In [1]:
import requests
from urllib.request import urlopen
from bs4 import BeautifulSoup
import csv
import numpy as np
import pandas as pd

## Data Scraping

In [2]:
def get_rating(link):
    page = urlopen(link)
    soup = BeautifulSoup(page, 'html.parser')
    score = soup.find("em", class_='cnt')
    return score.contents[0]

In [3]:
def get_chapter(link):
    page = urlopen(link)
    soup = BeautifulSoup(page, 'html.parser')
    chapter = soup.find("span", class_='tx')
    chapter = chapter.contents[0]
    return int(chapter.replace("#",''))

In [4]:
quote_page = 'https://www.webtoons.com/en/dailySchedule'

# query the website and return the html to the variable ‘page’
page = urlopen(quote_page)
soup = BeautifulSoup(page, 'html.parser')

# create csv
webtoon_data = csv.writer(open('webtoons_data.csv', 'w'))
webtoon_data.writerow(['Name', 'Heart', 'Score', 'Genre', 'Status', "Episode"])

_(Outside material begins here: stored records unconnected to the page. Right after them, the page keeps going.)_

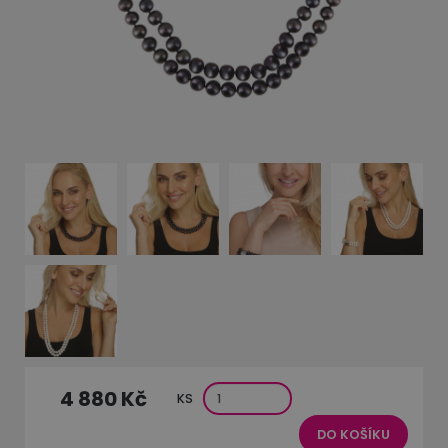
4 880 Kč
KS
DO KOŠÍKU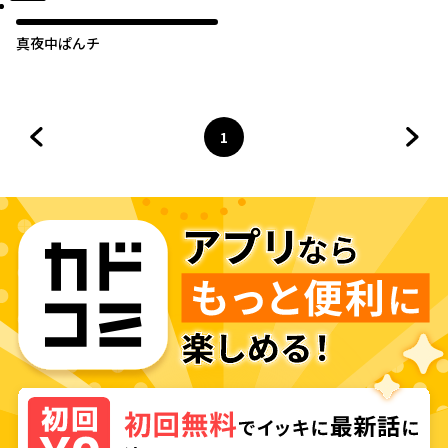
真夜中ぱんチ
1
前のページへ
ページ
へ
次の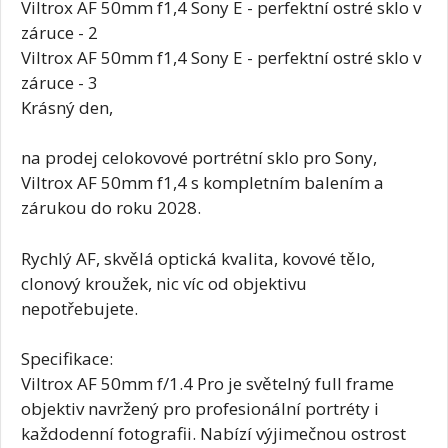
Viltrox AF 50mm f1,4 Sony E - perfektní ostré sklo v
záruce - 2
Viltrox AF 50mm f1,4 Sony E - perfektní ostré sklo v
záruce - 3
Krásný den,
na prodej celokovové portrétní sklo pro Sony,
Viltrox AF 50mm f1,4 s kompletním balením a
zárukou do roku 2028.
Rychlý AF, skvělá optická kvalita, kovové tělo,
clonový kroužek, nic víc od objektivu
nepotřebujete.
Specifikace:
Viltrox AF 50mm f/1.4 Pro je světelný full frame
objektiv navržený pro profesionální portréty i
každodenní fotografii. Nabízí výjimečnou ostrost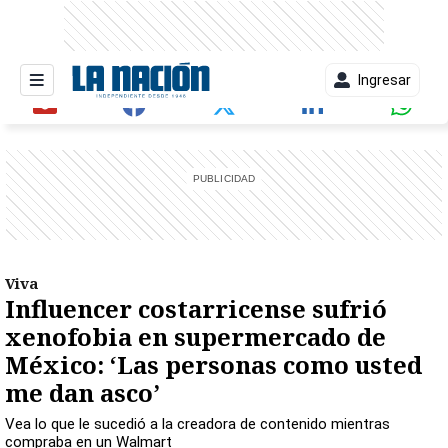
Ingresar
entana)
Viva
Influencer costarricense sufrió
xenofobia en supermercado de
México: ‘Las personas como usted
me dan asco’
Vea lo que le sucedió a la creadora de contenido mientras
compraba en un Walmart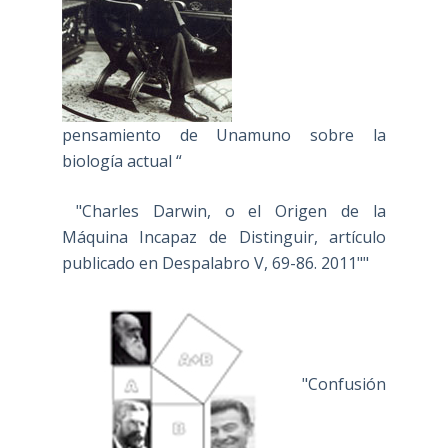
pensamiento de Unamuno sobre la
biología actual “
"Charles Darwin, o el Origen de la
Máquina Incapaz de Distinguir, artículo
publicado en Despalabro V, 69-86. 2011""
"Confusión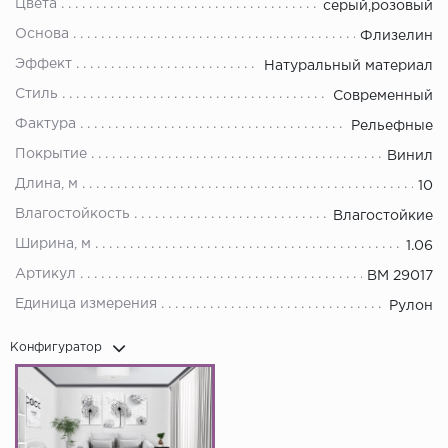
Цвета
серый,розовый
Основа
Флизелин
Эффект
Натуральный материал
Стиль
Современный
Фактура
Рельефные
Покрытие
Винил
Длина, м
10
Влагостойкость
Влагостойкие
Ширина, м
1.06
Артикул
BM 29017
Единица измерения
Рулон
Конфигуратор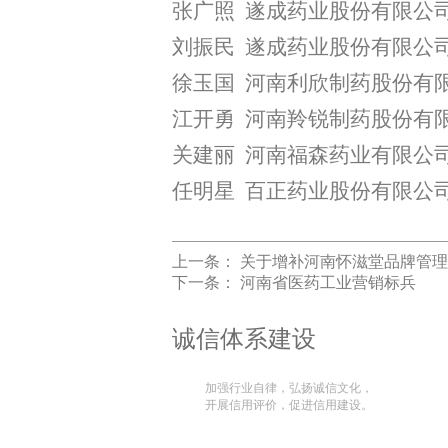
张广照
遂成药业股份有限公
刘振民
遂成药业股份有限公
徐玉国
河南利欣制药股份有
江开勇
河南羚锐制药股份有
关建丽
河南福森药业有限公
任明星
百正药业股份有限公
上一条：
关于增补河南怀滋堂品牌管理
下一条：
河南省医药工业营销标兵
诚信体系建设
加强行业自律，弘扬诚信文化，
开展信用评价，促进信用建设。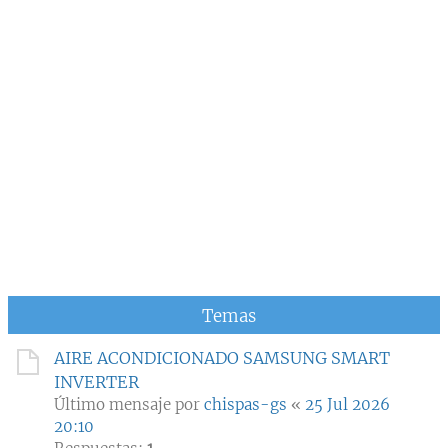
Temas
AIRE ACONDICIONADO SAMSUNG SMART
INVERTER
Último mensaje por
chispas-gs
«
25 Jul 2026
20:10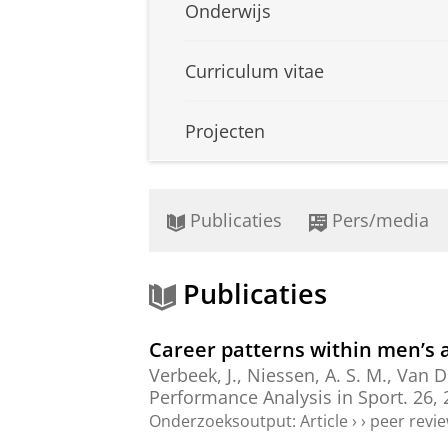
Onderwijs
Curriculum vitae
Projecten
Publicaties
Pers/media
Publicaties
Career patterns within men’s a
Verbeek, J.,
Niessen, A. S. M.
,
Van De
Performance Analysis in Sport.
26
,
Onderzoeksoutput
:
Article
›
›
peer revi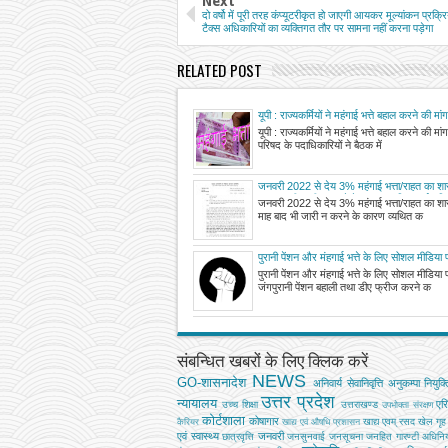
Next
दो वर्षो में पूरी तरह कंप्यूटरीकृत हो जाएगी आयकर मूल्यांकन प्रक्
टैक्स अधिकारियों का व्यक्तिगत तौर पर सामना नहीं करना पड़ेगा
RELATED POST
यूपी : राज्यकर्मियों ने महंगाई भत्ते बहाल करने की मां
यूपी : राज्यकर्मियों ने महंगाई भत्ते बहाल करने की मां
परिषद के पदाधिकारियों ने बैठक में
जनवरी 2022 से देय 3% महंगाई भत्ता/राहत का श
माह बाद भी जारी न करने के कारण व्यथित कर्मचारियों
जनवरी 2022 से देय 3% महंगाई भत्ता/राहत का श
पेंशनरों द्वारा 25 जुलाई को कैंडल मार्च निकाल किया
माह बाद भी जारी न करने के कारण व्यथित क
पुरानी पेंशन और मंहगाई भत्ते के लिए सोशल मीडिया 
पुरानी पेंशन और मंहगाई भत्ते के लिए सोशल मीडिया प
जंगपुरानी पेंशन बहाली तथा डीए फ्रीज करने क
संबन्धित खबरों के लिए क्लिक करें
NEWS
GO-शासनादेश
अनिवार्य सेवानिवृत्ति
अनुकम्पा नियुक्त
उत्तर प्रदेश
न्यायालय
एर
उच्‍च शिक्षा
उत्तराखण्ड
उपभोक्‍ता संरक्षण
कोर्टशाला
कोषागार
खाद्य एवम् रसद
खेल
गृह
कैरियर
खाद्य एवं औषधि प्रशासन
एवं स्वास्थ्य
जनवरी
छात्रवृत्ति
जनसुनवाई
जनसूचना
जनहित गारण्टी अधिनि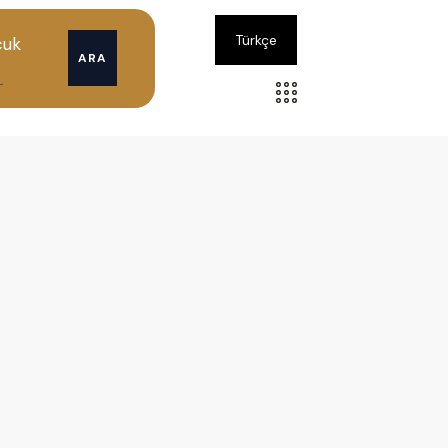
Türkçe
cuk
ARA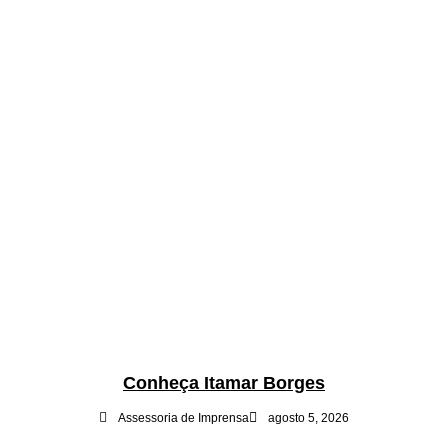
Conheça Itamar Borges
Assessoria de Imprensa
agosto 5, 2026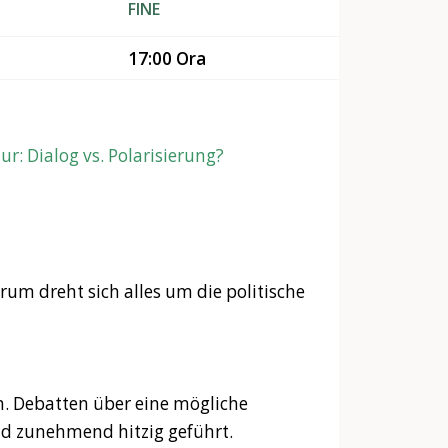
FINE
17:00 Ora
tur: Dialog vs. Polarisierung?
um dreht sich alles um die politische
en. Debatten über eine mögliche
d zunehmend hitzig geführt.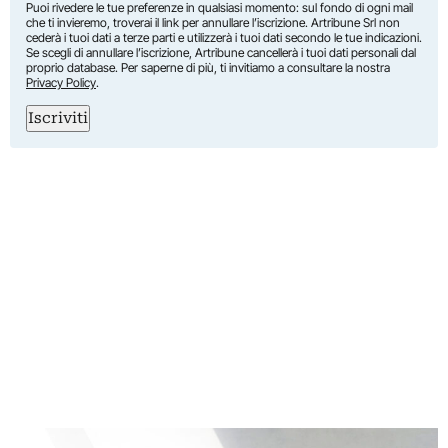
Puoi rivedere le tue preferenze in qualsiasi momento: sul fondo di ogni mail
che ti invieremo, troverai il link per annullare l’iscrizione. Artribune Srl non
cederà i tuoi dati a terze parti e utilizzerà i tuoi dati secondo le tue indicazioni.
Se scegli di annullare l’iscrizione, Artribune cancellerà i tuoi dati personali dal
proprio database. Per saperne di più, ti invitiamo a consultare la nostra
Privacy Policy
.
Iscriviti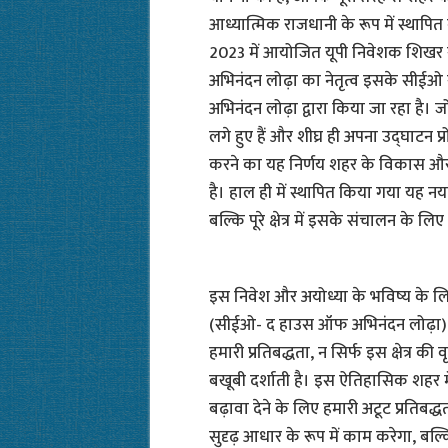
आध्यात्मिक राजधानी के रूप में स्थापित
2023 में आयोजित यूपी निवेशक शिखर
अभिनंदन लोढ़ा का नेतृत्व इसके सीईओ सम
अभिनंदन लोढ़ा द्वारा किया जा रहा है। 
लगे हुए हैं और शीघ्र ही अपना उद्घाटन प्र
करने का यह निर्णय शहर के विकास और स
है। हाल ही में स्थापित किया गया यह नया
बल्कि पूरे क्षेत्र में इसके संचालन के लि
इस निवेश और अयोध्या के भविष्य के लिए
(सीईओ- द हाउस ऑफ अभिनंदन लोढ़ा) ने
हमारी प्रतिबद्धता, न सिर्फ इस क्षेत्र क
बखूबी दर्शाती है। इस ऐतिहासिक शहर म
बढ़ावा देने के लिए हमारी अटूट प्रतिबद
सुदृढ़ आधार के रूप में काम करेगा, बल्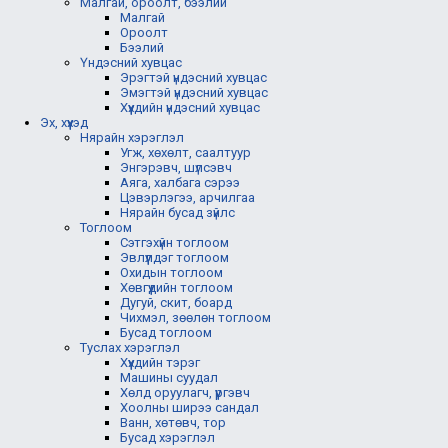
Малгай, ороолт, бээлий
Малгай
Ороолт
Бээлий
Үндэсний хувцас
Эрэгтэй үндэсний хувцас
Эмэгтэй үндэсний хувцас
Хүүхдийн үндэсний хувцас
Эх, хүүхэд
Нярайн хэрэглэл
Угж, хөхөлт, саалтуур
Энгэрэвч, шүлсэвч
Аяга, халбага сэрээ
Цэвэрлэгээ, арчилгаа
Нярайн бусад зүйлс
Тоглоом
Сэтгэхүйн тоглоом
Эвлүүлдэг тоглоом
Охидын тоглоом
Хөвгүүдийн тоглоом
Дугуй, скит, боард
Чихмэл, зөөлөн тоглоом
Бусад тоглоом
Туслах хэрэглэл
Хүүхдийн тэрэг
Машины суудал
Хөлд оруулагч, үүргэвч
Хоолны ширээ сандал
Ванн, хөтөвч, тор
Бусад хэрэглэл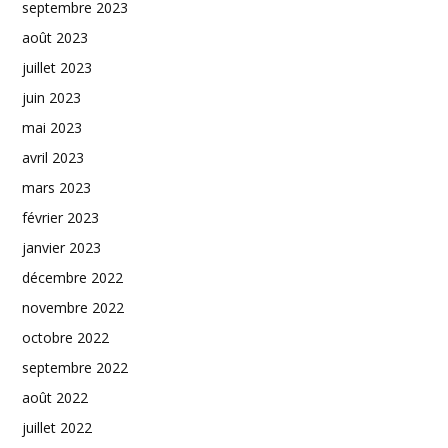
septembre 2023
août 2023
juillet 2023
juin 2023
mai 2023
avril 2023
mars 2023
février 2023
janvier 2023
décembre 2022
novembre 2022
octobre 2022
septembre 2022
août 2022
juillet 2022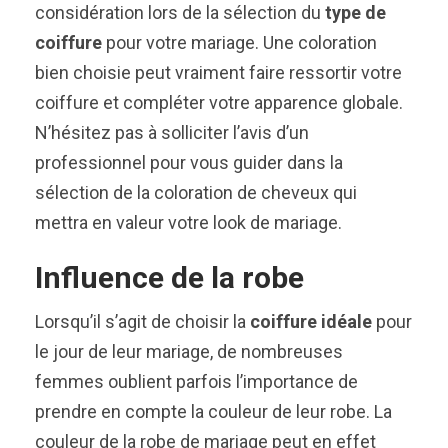
considération lors de la sélection du
type de
coiffure
pour votre mariage. Une coloration
bien choisie peut vraiment faire ressortir votre
coiffure et compléter votre apparence globale.
N’hésitez pas à solliciter l’avis d’un
professionnel pour vous guider dans la
sélection de la coloration de cheveux qui
mettra en valeur votre look de mariage.
Influence de la robe
Lorsqu’il s’agit de choisir la
coiffure idéale
pour
le jour de leur mariage, de nombreuses
femmes oublient parfois l’importance de
prendre en compte la couleur de leur robe. La
couleur de la robe de mariage peut en effet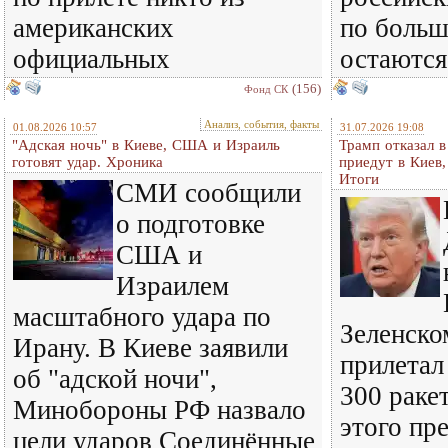
американских
по больш
официальных
остаются
(156)
Фонд СК
Анализ, события, факты
01.08.2026 10:57
31.07.2026 19:08
"Адская ночь" в Киеве, США и Израиль
Трамп отказал 
готовят удар. Хроника
приедут в Киев
Итоги
СМИ сообщили
о подготовке
США и
Израилем
масштабного удара по
Зеленском
Ирану. В Киеве заявили
прилетал
об "адской ночи",
300 ракет
Минобороны РФ назвало
этого пр
цели ударов Соединённые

everyday = np.array(["MONDAY","TUESDAY","WEDNESDAY","THURSDAY","FRIDAY","SATURDAY","SUNDAY","COMPLETED"])
for i in range(len(everyday)):
    if everyday[i] == "COMPLETED":
        update_find = "daily_lst comp"
    else: 
        update_find = "daily_section _list_" + everyday[i]
    d_day = soup.find(class_= update_find)
    name = d_day.find_all('p', class_ = 'subj')
    likes = d_day.find_all('em')
    score = d_day.find_all()
    genre = d_day.find_all('p', class_ = 'genre')
    webtoon_link = []
    for link in d_day.find_all('a'):
        if link.get('href') == "#":
            continue
        else:
            webtoon_link.append(link.get('href'))
    for n,l,g,s in zip(name, likes, genre, range(len(webtoon_link))):
        N = n.contents[0]
        L = l.contents[0]
        G = g.contents[0]
        scores = get_rating(webtoon_link[s])
        chapters = get_chapter(webtoon_link[s])
        webtoon_data.writerow([N,L,scores,G,everyday[i],chapters])  
        

## Using pandas

In [23]:
df = pd.read_csv('webtoons_data.csv')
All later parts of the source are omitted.